We are talking about the shortage of decoys. At my club it was either me, or a decoy who has retired and is in his 50's. He was willing to work my dog, but a lot of times I was too tired to be able to work my dog well.


----------



## Howard Young (Nov 24, 2007)

Jeff, your club experience sounds a lot like mine. No hard feelings and lots of funny experiences to look back on but kinda like high school I wouldn't go back and do it again. Once I started getting paid to train police dogs busting my a#$ twice a week for nothing lost its appeal fast.


----------



## Jeff Oehlsen (Apr 7, 2006)

So where do I sign up? ? ? ? ? LOL I don't mind free, just getting blamed for every and anything. God Forbid I make the dog screw up, it was the end of the world, then, at the end, I sucked as a decoy, because I was "making the dogs look good" and therefore I sucked. Can't win for trying. :smile: :smile: :smile: 

The funny thing is that my Xgirlfriend who used to tell me to quit crying when I talked about being the only one, is the only one now. They tell me that she only shows up if there is someone to work her dog. At least the sucky decoy that I am I showed up. :smile: :smile: :smile: :smile: :smile: They can just blow me.
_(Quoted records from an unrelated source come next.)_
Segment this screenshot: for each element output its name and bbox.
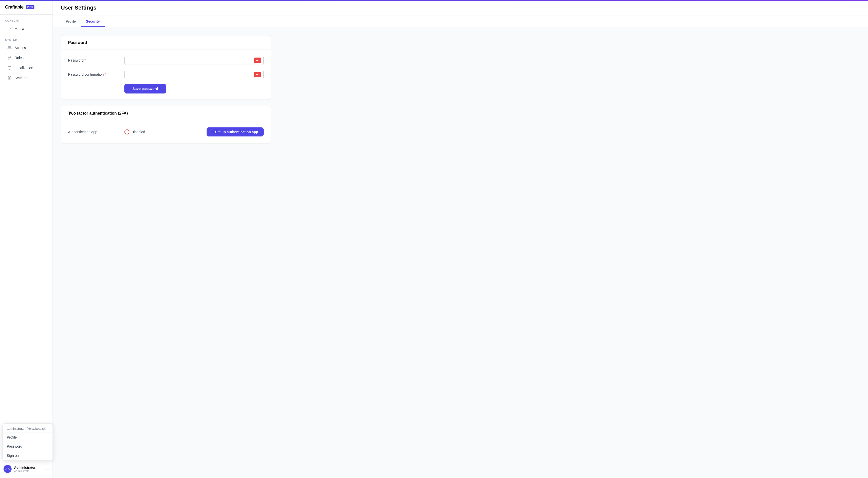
- page-title: User Settings: [61, 4, 860, 11]
- password-confirm-label: Password confirmation *: [68, 72, 118, 76]
- sidebar-item-settings[interactable]: Settings: [2, 73, 51, 83]
- main-content: User Settings Profile Security Password …: [53, 0, 868, 478]
- sidebar: Craftable PRO CONTENT Media SYSTEM Acces…: [0, 0, 53, 478]
- twofa-card: Two factor authentication (2FA) Authenti…: [61, 106, 271, 144]
- password-confirm-input-wrapper: [124, 70, 264, 79]
- user-menu-dots[interactable]: ⋯: [44, 466, 49, 472]
- twofa-card-header: Two factor authentication (2FA): [61, 106, 271, 120]
- sidebar-item-label-localization: Localization: [14, 66, 33, 70]
- key-icon: [7, 55, 12, 60]
- gear-icon: [7, 75, 12, 81]
- password-input[interactable]: [124, 56, 264, 65]
- app-name: Craftable: [5, 4, 24, 10]
- password-confirm-input[interactable]: [124, 70, 264, 79]
- password-card-header: Password: [61, 35, 271, 50]
- user-row[interactable]: AA Administrator Administrator ⋯: [0, 463, 53, 475]
- sidebar-item-access[interactable]: Access: [2, 43, 51, 53]
- password-card: Password Password *: [61, 35, 271, 100]
- sidebar-item-localization[interactable]: Localization: [2, 63, 51, 73]
- svg-point-5: [9, 77, 10, 78]
- password-input-wrapper: [124, 56, 264, 65]
- password-toggle-icon[interactable]: [254, 58, 261, 63]
- globe-icon: [7, 65, 12, 70]
- dropdown-item-profile[interactable]: Profile: [3, 433, 53, 442]
- avatar: AA: [3, 465, 11, 473]
- password-confirm-toggle-icon[interactable]: [254, 72, 261, 77]
- sidebar-item-label-media: Media: [14, 27, 24, 31]
- sidebar-item-label-access: Access: [14, 46, 26, 50]
- password-card-title: Password: [68, 40, 87, 45]
- tab-security[interactable]: Security: [81, 16, 105, 27]
- password-label: Password *: [68, 58, 118, 62]
- page-header: User Settings: [53, 0, 868, 16]
- password-card-body: Password *: [61, 50, 271, 99]
- dropdown-email: administrator@brackets.sk: [3, 424, 53, 433]
- sidebar-item-roles[interactable]: Roles: [2, 53, 51, 63]
- dropdown-item-password[interactable]: Password: [3, 442, 53, 451]
- setup-auth-app-button[interactable]: + Set up authentication app: [207, 127, 264, 136]
- sidebar-item-label-roles: Roles: [14, 56, 24, 60]
- top-bar: [0, 0, 868, 1]
- svg-point-1: [9, 28, 9, 28]
- save-password-button[interactable]: Save password: [124, 84, 166, 94]
- auth-app-label: Authentication app: [68, 130, 118, 134]
- password-confirm-field-row: Password confirmation *: [68, 70, 264, 79]
- tabs: Profile Security: [53, 16, 868, 27]
- password-required: *: [85, 58, 86, 62]
- user-dropdown: administrator@brackets.sk Profile Passwo…: [2, 423, 53, 460]
- users-icon: [7, 45, 12, 50]
- dropdown-item-signout[interactable]: Sign out: [3, 451, 53, 460]
- sidebar-item-media[interactable]: Media: [2, 24, 51, 33]
- password-field-row: Password *: [68, 56, 264, 65]
- twofa-card-title: Two factor authentication (2FA): [68, 111, 128, 115]
- twofa-card-body: Authentication app ! Disabled + Set up a…: [61, 120, 271, 144]
- twofa-row: Authentication app ! Disabled + Set up a…: [68, 126, 264, 137]
- image-icon: [7, 26, 12, 31]
- user-info: Administrator Administrator: [14, 466, 42, 473]
- user-role: Administrator: [14, 470, 42, 473]
- status-text: Disabled: [131, 130, 145, 134]
- sidebar-bottom: AA Administrator Administrator ⋯: [0, 460, 53, 478]
- pro-badge: PRO: [26, 5, 34, 9]
- svg-point-2: [8, 46, 9, 47]
- section-label-content: CONTENT: [0, 14, 53, 24]
- status-badge: ! Disabled: [124, 129, 200, 134]
- content-area: Password Password *: [53, 27, 279, 158]
- password-confirm-required: *: [105, 72, 106, 76]
- disabled-status-icon: !: [124, 129, 129, 134]
- user-name: Administrator: [14, 466, 42, 470]
- section-label-system: SYSTEM: [0, 34, 53, 43]
- sidebar-item-label-settings: Settings: [14, 76, 27, 80]
- sidebar-logo: Craftable PRO: [0, 0, 53, 14]
- tab-profile[interactable]: Profile: [61, 16, 81, 27]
At least I am not bitter about it. AAAAAAAAAAAAAAAAAHAHAHAHAHAHAHAHAHAHAHAHAHAHAHAHAHa


----------



## Bob Scott (Mar 30, 2006)

Our club's decoys are held in very high regard. The TD/lead decoy is breaking in a couple of new folks that are comming along nicely. 
Same TD/lead decoy/artist/silk screen press operator made t-shirts for our Decoy certification seminar a couple of years ago. They read, "Support your decoy! Without them you have no sport".


----------



## Greg Leavitt (Aug 31, 2006)

This is quite an interesting topic to me. I upon getting back into dog training had a very difficult time getting anyone that would teach me/let me work their dogs. I had thought that as a young tall athletic guy that people would jump at the chance to let me get bit? Who knew>?


----------



## Bob Scott (Mar 30, 2006)

Greg Leavitt said:


> This is quite an interesting topic to me. I upon getting back into dog training had a very difficult time getting anyone that would teach me/let me work their dogs. I had thought that as a young tall athletic guy that people would jump at the chance to let me get bit? Who knew>?


Not at all uncommon. The old saying "Use an expierienced dog with a green helper and an expierienced helper with a green dog". 
A lot of handlers don't want to risk their expierienced dogs on green helpers.
When it's done properly, both sides learn.


----------



## Jeff Oehlsen (Apr 7, 2006)

Quote: This is quite an interesting topic to me. I upon getting back into dog training had a very difficult time getting anyone that would teach me/let me work their dogs. I had thought that as a young tall athletic guy that people would jump at the chance to let me get bit? Who knew>?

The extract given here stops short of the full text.